There was also a discussion about biphobia in the gay community and the effects of “internalised homophobia.”

Mr Summerskill defended Stonewall against accusations that it does nothing for trans people by pointing out the work they do supporting and advising trans groups such as Press for Change.

He said that at a recent meeting with Secretary of State for Equality Harriet Harman he raised trans issues.

Stonewall was established to fight for the rights of gay, lesbian and bisexual people.

Mr Summerskill said the new Commission on Equality and Human Rights, of which he is a commissioner, will provide a “generational opportunity” to tackle all forms of discrimination.

Mr Williams agreed that the CEHR offers “an enormous opporunity to make sure cross-cutting issues are addressed.”

Asked what the next battlegrounds will be for Stonewall, Mr Summerskill replied that schools and workplace discrimination would be the main priorities.

He also revealed that the organisation is to undertake a major study into homophobia in sport.

Mr Williams said that issues of media representation, from soap operas to current affairs, was a huge problem.

He noted that there do not appear to be any openly gay news anchors, and urged them to be more open about their sexuality.

Mr Summerskill, while acknowledging there is “a huge amount of work to do,” thanked the Lib Dem activists for their support for Stonewall and paid tribute to the work Mr Williams has done in highlighting the scourge of homophobic bulling in schools.

Earlier in the day Mr Williams had addressed conference on the subject and unveiled a new proposal to help tackle the problem.

“Bullying doesn’t just harm a child’s school work, it damages lives,” he told delegates.

“Bullying Mentors in each school would help deal with the consequences of bullying, while joint action between pupils and teachers would tackle the causes.

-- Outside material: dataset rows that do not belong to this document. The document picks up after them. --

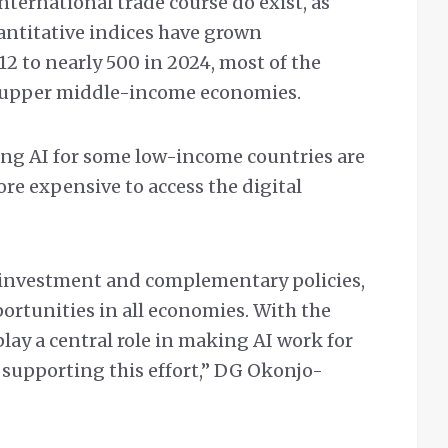
ternational trade course do exist, as
uantitative indices have grown
12 to nearly 500 in 2024, most of the
d upper middle-income economies.
ling AI for some low-income countries are
re expensive to access the digital
, investment and complementary policies,
ortunities in all economies. With the
lay a central role in making AI work for
 supporting this effort,” DG Okonjo-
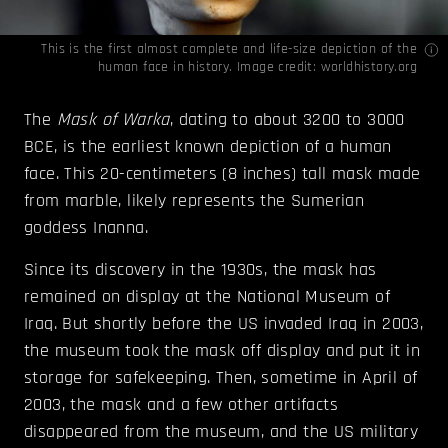
This is the first almost complete and life-size depiction of the
human face in history. Image credit:
worldhistory.org
The
Mask of Warka
, dating to about 3200 to 3000
BCE, is the earliest known depiction of a human
face. This 20-centimeters (8 inches) tall mask made
from marble, likely represents the Sumerian
goddess Inanna.
Since its discovery in the 1930s, the mask has
remained on display at the National Museum of
Iraq. But shortly before the US invaded Iraq in 2003,
the museum took the mask off display and put it in
storage for safekeeping. Then, sometime in April of
2003, the mask and a few other artifacts
disappeared from the museum, and the US military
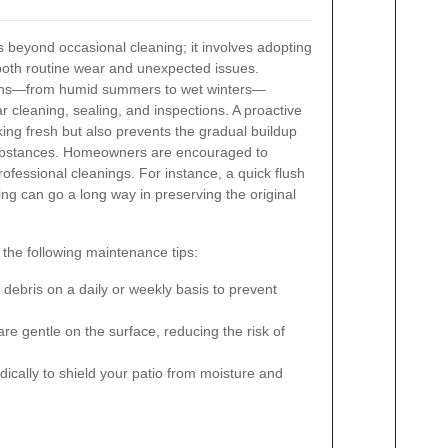
s beyond occasional cleaning; it involves adopting
both routine wear and unexpected issues.
terns—from humid summers to wet winters—
 cleaning, sealing, and inspections. A proactive
ing fresh but also prevents the gradual buildup
ubstances. Homeowners are encouraged to
fessional cleanings. For instance, a quick flush
ing can go a long way in preserving the original
 the following maintenance tips:
ebris on a daily or weekly basis to prevent
e gentle on the surface, reducing the risk of
dically to shield your patio from moisture and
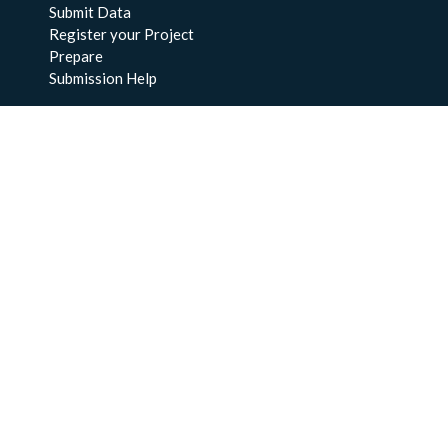
Submit Data
Register your Project
Prepare
Submission Help
About Us
About BCO-DMO
Meet the Team
Policies
Products
Resources
Education & Training
Documentation
FAQs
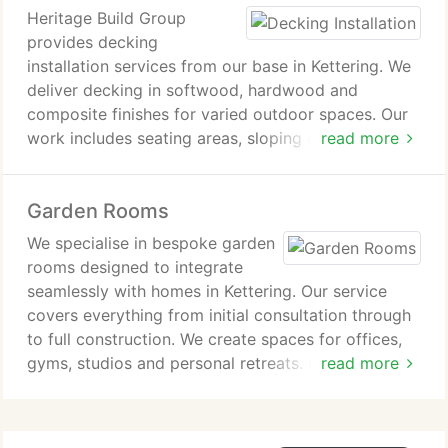
From small residential driveways to large-scale
Heritage Build Group
multi-vehicle and shared access projects, all work
provides decking
is carried out by our own team across Kettering
installation services from our base in Kettering. We
and surrounding towns such as Burton Latimer.
deliver decking in softwood, hardwood and
composite finishes for varied outdoor spaces. Our
work includes seating areas, sloping gardens, hot
read more
tub surrounds and multi-level designs. Each project
is completed by our in-house team with consistent
Garden Rooms
professional standards. We also serve surrounding
towns including Burton Latimer.
We specialise in bespoke garden
rooms designed to integrate
seamlessly with homes in Kettering. Our service
covers everything from initial consultation through
to full construction. We create spaces for offices,
gyms, studios and personal retreats. Each project is
read more
delivered by our skilled in-house team. We oversee
every stage to maintain quality and consistency.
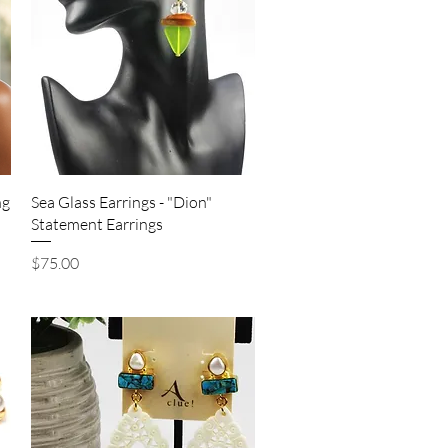
Quick View
ng
Sea Glass Earrings - "Dion"
Statement Earrings
Price
$75.00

“All schools, including religious schools, should have anti-bullying policies that specifically address homophobic bullying.

“Whether the young person is gay, seen as being gay or has gay parents, homophobic bullying can make their life a misery.”

A series of measures to combat bullying in schools were passed by conference yesterday.

Last night a party for gay activists was addressed by the Lib Dem leader Sir Menzies Campbell.